In a Virtual Fireside Chat hosted by CloserStill Media, Expanding to International Markets with Cloud Communications, a panel of industry experts discussed the challenges of expanding their business in the midst of the pandemic.
Adapt to circumstances
For the insurance industry, Rajeev Ranjan, Vice President - Digital, Technology and Marketing Transformation at Aviva said businesses that are doing well shared a common characteristic – there was no drop in their customer engagement process, from buying to servicing.
“One thing that everybody needs is to go location agnostic. This means that nothing should be existing anywhere, everything should be virtually somewhere on the cloud. We should be able to continue running the business as usual,” said Ranjan.
Cloud communication tools must also become the cornerstone for businesses as everyone goes remote.
“We do have consolidation of tools, before or even during the crisis. This is ongoing for most companies, especially when you have different departments moving into different strategies,” said Franco Chiam, General Manager - Digital and Innovation Lead at Daimler South East Asia.
“I think that at the end of the day that, companies would want to maximise one or two communication tools to enable them the proper communication channel to have the greatest outreach to the different user groups.”
Matt Brown, VP Product at Bandwidth added about how the experience when adopting these tools would differ depending on whether the organisation relied exclusively on on-premises prior to the pandemic, or if they were using a hybrid cloud approach.
“For companies relying on on-premises prior to the pandemic, the journey to the cloud was difficult and painful.
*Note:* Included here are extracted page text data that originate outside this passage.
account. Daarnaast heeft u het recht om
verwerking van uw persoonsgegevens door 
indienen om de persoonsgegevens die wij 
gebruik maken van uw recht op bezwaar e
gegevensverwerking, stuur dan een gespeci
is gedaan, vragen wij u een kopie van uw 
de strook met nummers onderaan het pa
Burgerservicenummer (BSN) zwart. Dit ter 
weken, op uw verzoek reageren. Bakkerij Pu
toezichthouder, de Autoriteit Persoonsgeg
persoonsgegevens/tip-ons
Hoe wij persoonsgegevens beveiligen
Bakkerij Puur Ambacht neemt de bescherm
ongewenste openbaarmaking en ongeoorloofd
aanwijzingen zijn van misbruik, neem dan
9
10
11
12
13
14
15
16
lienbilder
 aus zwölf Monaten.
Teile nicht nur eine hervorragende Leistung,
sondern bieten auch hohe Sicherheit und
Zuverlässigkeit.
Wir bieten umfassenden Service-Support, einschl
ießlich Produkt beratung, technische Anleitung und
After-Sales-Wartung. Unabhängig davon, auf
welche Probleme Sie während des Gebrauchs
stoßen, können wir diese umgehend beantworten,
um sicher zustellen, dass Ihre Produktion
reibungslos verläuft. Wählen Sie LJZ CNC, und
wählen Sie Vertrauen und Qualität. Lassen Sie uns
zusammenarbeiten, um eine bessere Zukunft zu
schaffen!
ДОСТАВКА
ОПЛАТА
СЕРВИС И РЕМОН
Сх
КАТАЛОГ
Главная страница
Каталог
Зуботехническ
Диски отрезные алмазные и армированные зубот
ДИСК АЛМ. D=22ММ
It was very hard to get feature parity for those organisations in the cloud,” said Brown.
“For companies operating on a hybrid cloud environment, the interoperability across all the applications inside the organisation became a real challenge.”
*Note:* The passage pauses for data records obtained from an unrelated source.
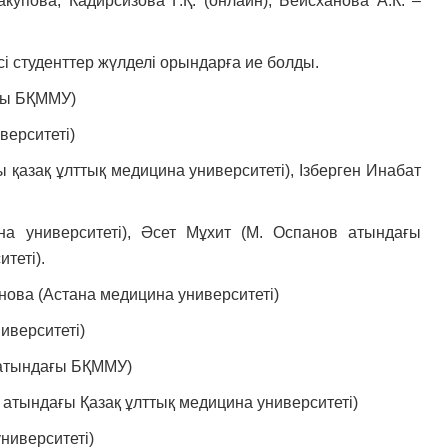
купова, Кадирсизова Г.Қ. (онлайн), Бейсханова А.К. –
.
студенттер жүлделі орындарға ие болды.
ғы БҚММУ)
ерситеті)
қазақ ұлттық медицина университеті), Ізберген Инабат
а университеті), Әсет Мұхит (М. Оспанов атындағы
теті).
ова (Астана медицина университеті)
иверситеті)
 атындағы БҚММУ)
атындағы Қазақ ұлттық медицина университеті)
ниверситеті)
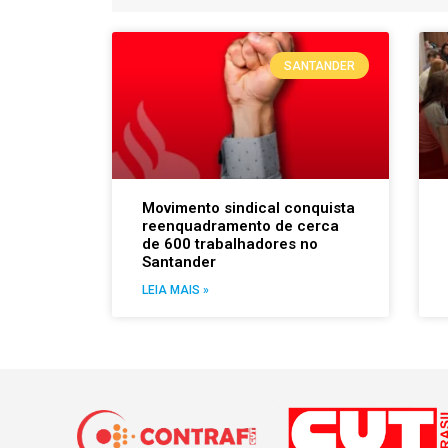
SANTANDER
Movimento sindical conquista
reenquadramento de cerca
de 600 trabalhadores no
Santander
LEIA MAIS »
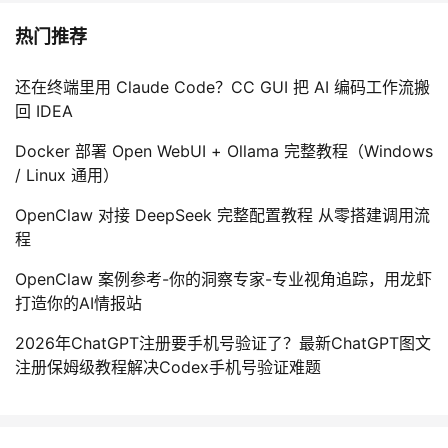
热门推荐
还在终端里用 Claude Code？CC GUI 把 AI 编码工作流搬
回 IDEA
Docker 部署 Open WebUI + Ollama 完整教程（Windows
/ Linux 通用）
OpenClaw 对接 DeepSeek 完整配置教程 从零搭建调用流
程
OpenClaw 案例参考-你的洞察专家-专业视角追踪，用龙虾
打造你的AI情报站
2026年ChatGPT注册要手机号验证了？最新ChatGPT图文
注册保姆级教程解决Codex手机号验证难题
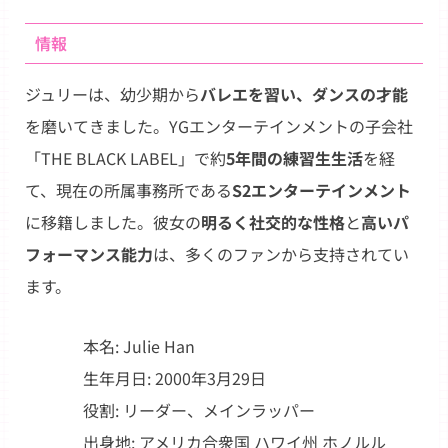
情報
ジュリーは、幼少期から
バレエを習い、ダンスの才能
を磨いてきました。YGエンターテインメントの子会社
「THE BLACK LABEL」で約
5年間の練習生生活
を経
て、現在の所属事務所である
S2エンターテインメント
に移籍しました。彼女の
明るく社交的な性格
と
高いパ
フォーマンス能力
は、多くのファンから支持されてい
ます。
本名: Julie Han
生年月日: 2000年3月29日
役割: リーダー、メインラッパー
出身地: アメリカ合衆国 ハワイ州 ホノルル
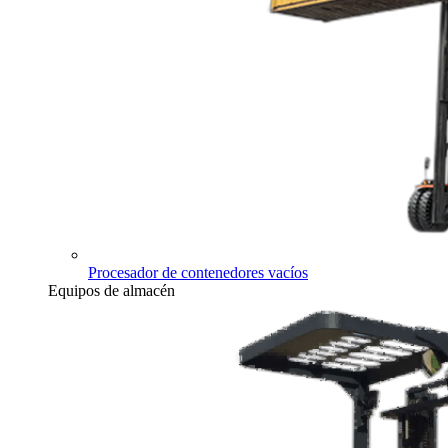
Procesador de contenedores vacíos
Equipos de almacén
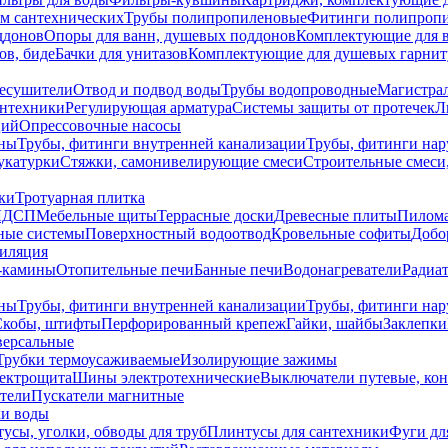
ем сантехнических
Трубы полипропиленовые
Фитинги полипроп
ддонов
Опоры для ванн, душевых поддонов
Комплектующие для 
ов, биде
Бачки для унитазов
Комплектующие для душевых гарнит
есушители
Отвод и подвод воды
Трубы водопроводные
Магистрал
антехники
Регулирующая арматура
Системы защиты от протечек
Л
ций
Опрессовочные насосы
ны
Трубы, фитинги внутренней канализации
Трубы, фитинги на
катурки
Стяжки, самонивелирующие смеси
Строительные смеси,
ки
Тротуарная плитка
ЛДСП
Мебельные щиты
Террасные доски
Древесные плиты
Пилом
ные системы
Поверхностный водоотвод
Кровельные софиты
Добо
тиляция
-камины
Отопительные печи
Банные печи
Водонагреватели
Радиат
ны
Трубы, фитинги внутренней канализации
Трубы, фитинги на
Скобы, штифты
Перфорированный крепеж
Гайки, шайбы
Заклепки
ерсальные
Трубки термоусаживаемые
Изолирующие зажимы
лектрощита
Шины электротехнические
Выключатели путевые, ко
атели
Пускатели магнитные
ки воды
усы, уголки, обводы для труб
Плинтусы для сантехники
Фуги дл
Be creative in overcoming challenges
Brown shared how in the expansion to new markets, that there are challenges in ensuring the consistency of experience across locations and being able to offer teams a similar set of features and functionality across all their sites. This becomes a ‘non-trivial problem to solve’ if you are in the cloud.
Additionally, there are the telecom regulations within every country to take note of.
“Telecom regulations are quite complex. They are different in every single country and are oftentimes very difficult to navigate. Regulations and/or compliance in any given country is not a one-time event. Rather, it is an ongoing event,” said Brown.
“Particularly as we’ve seen regulators across Europe and Asia moving toward a regulatory tightening on who gets access to cloud-based services.”
For Daimler, an automotive producer, Chiam revealed the organisation was able to overcome resource challenges by using an outsourcing campaign to focus on a two-fold target requirement – while the company will concentrate on electric vehicles and R&D using cloud capabilities, their service providers will help to manage and ensure that their tools and deployment capabilities are disrupted.
“Every transition has its discomfort levels, especially in the early phase when project scopes are not clearly defined,” said Chiam on the outsourcing campaign.
“What is important is to tell the users that it is not about moving away from what you are doing today or getting rid of your jobs. It is about putting aside what is not relevant for us as a company to focus on our skills and what we can develop as a value-add.”